TEMPO.CO, Buenos Aires – Paus Fransiskus I mengaku tak pernah lagi menonton televisi sejak 1990 setelah dirinya bersumpah kepada Bunda Maria.
Pemimpin Tertinggi Umat Katolik ini bahkan tak lagi menonton pertandingan sepakbola yang dimainkan tim kesayangannya, San Lorenzo De Almagro, di Argentina. Tapi, ia mengaku selalu mendapatkan berita terkini dari pengawalnya mengenai hasil pertandingan dan posisi di klasemen.
Dalam wawancara dengan sebuah koran Argentina, La Voz Del Pueblo, sang Paus mengatakan tak ada alasan tertentu yang membuatnya membuat sumpah tersebut. Ia hanya mengatakan: “Semua itu bukan untuk saya.”
“Saya tak lagi menonton televisi sejak 1990. Ini sebuah sumpah yang saya buat kepada Virgin of Carmen pada malam 15 Juli 1990. Saya berkata kepada diri sendiri: “Ini bukan untuk saya.”
Sang Paus asal Argentina ini bahkan tak menerapkan pengecualian dalam sumpahnya. Termasuk yang terkait dengan kegemarannya terhadap klub sepakbola, San Lorenzo. “Saya tak menonton apa-apa... Ada pengawal saya yang setiap pekan memberi tahu saya mengenai hasil pertandingan dan bagaimana posisi di klasemen.”
Sang Paus mengaku dirinya juga tak pernah berselancar di internet dan hanya membaca koran selama 10 menit setiap pagi.
Paus Fransiskus yang sangat sibuk dengan banyak tugas sejak terpilih dua tahun silam, juga pernah mengaku dirinya tak pernah berlibur sejak 1994.
Tapi, ia tak menampik bahwa beban kerja yang semakin berat mulai membuatnya kewalahan.
“Saya berada dalam tekanan. Semua yang bekerja di pemerintahan berada dalam tekanan. Saat ini saya merasakan beban kerja yang sangat berat. Saya punya banyak jadwal saat ini, ini ujung dari sindrom akhir tahun sekolah dengan fokus untuk menyelesaikan segalanya sebelum akhir Juni. Ada ribuan hal yang harus diselesaikan dan ada sejumlah masalah.”

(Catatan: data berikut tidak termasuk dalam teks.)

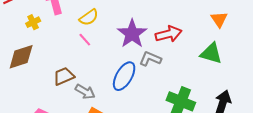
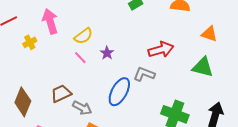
orange triangle: (219, 19) -> (209, 34), turned -36
purple star: (132, 34) -> (107, 53), moved, size x0.5
brown diamond: (21, 57) -> (23, 102), moved, turned -48

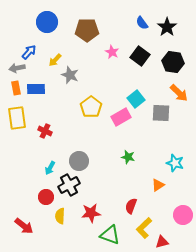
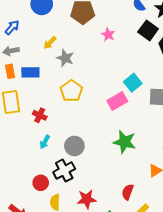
blue arrow: (29, 52) -> (12, 27), moved
black square: (140, 56) -> (148, 30), moved
yellow pentagon: (91, 107) -> (71, 91), moved
green star: (128, 157) -> (125, 142), size x1.6
cyan arrow: (50, 168) -> (45, 142), moved

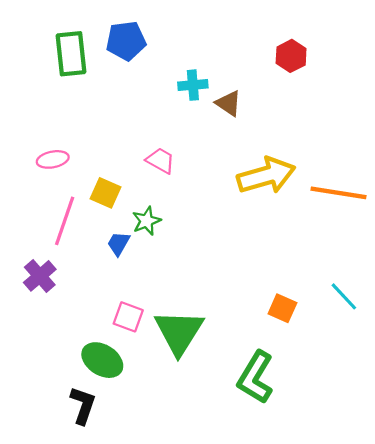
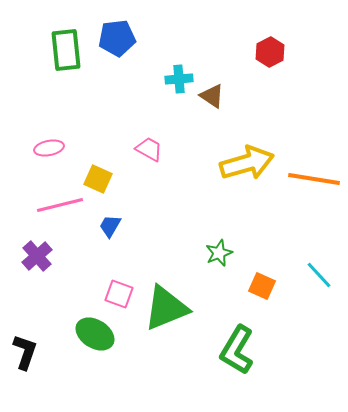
pink line: (65, 221) -> (60, 205), turned 57
green star: (147, 221) -> (219, 253), moved
green triangle: (179, 332) -> (166, 308), turned 36
black L-shape: (83, 405) -> (25, 352), moved

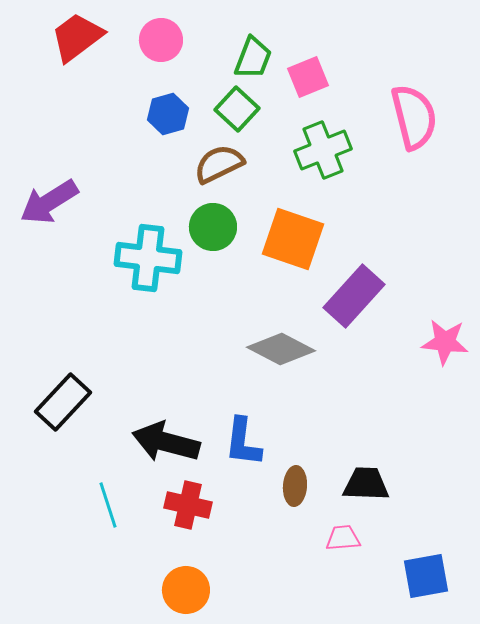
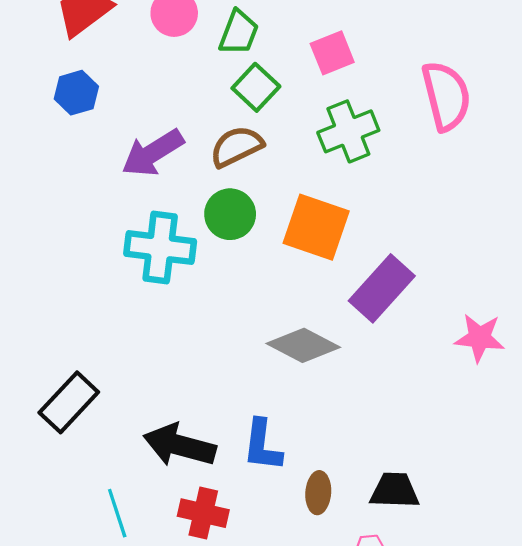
green trapezoid: (253, 58) -> (239, 32), moved
blue hexagon: (168, 114) -> (76, 93), moved
purple arrow: (49, 202) -> (153, 153), moved

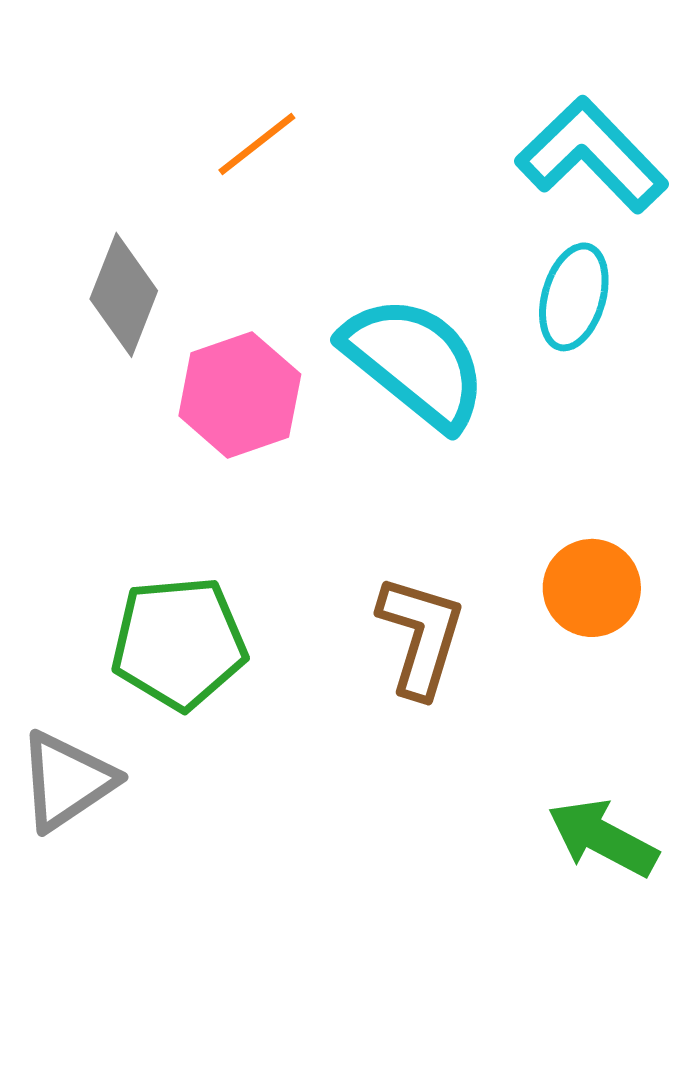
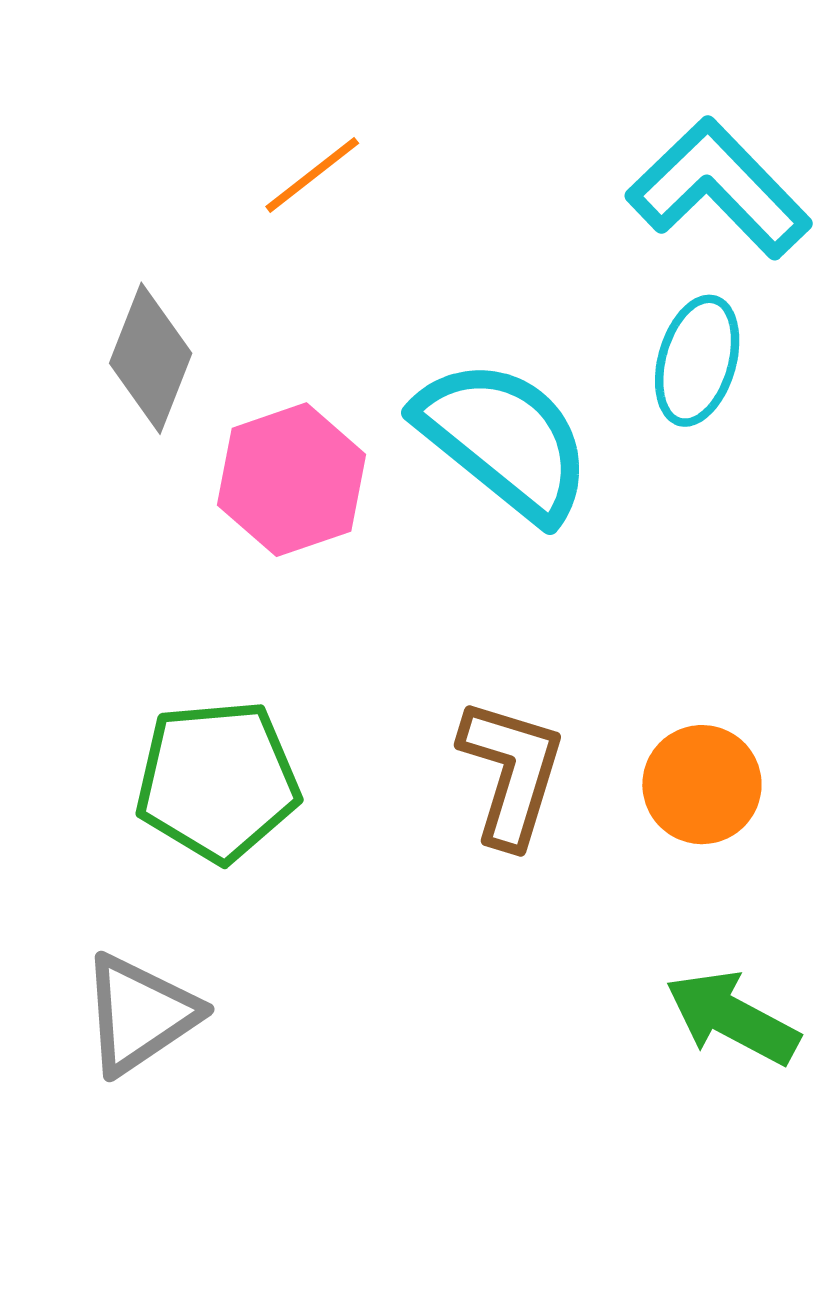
orange circle: (592, 588) -> (702, 785), moved
gray triangle: (67, 781) -> (140, 1014), moved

Sang Paus mengaku tak pernah bermimpi menjadi seorang Paus atau pun menjadi seorang presiden atau jenderal tentara.
Satu hal yang tak bisa lagi dilakukannya dan paling dirindukannya sejak ia menjadi Paus adalah berjalan-jalan dan membeli pizza. “Take-away (dibawa pulang) tidak sama rasanya,” ujarnya. “Kita harus datang ke tokonya dan menikmatinya di sana.”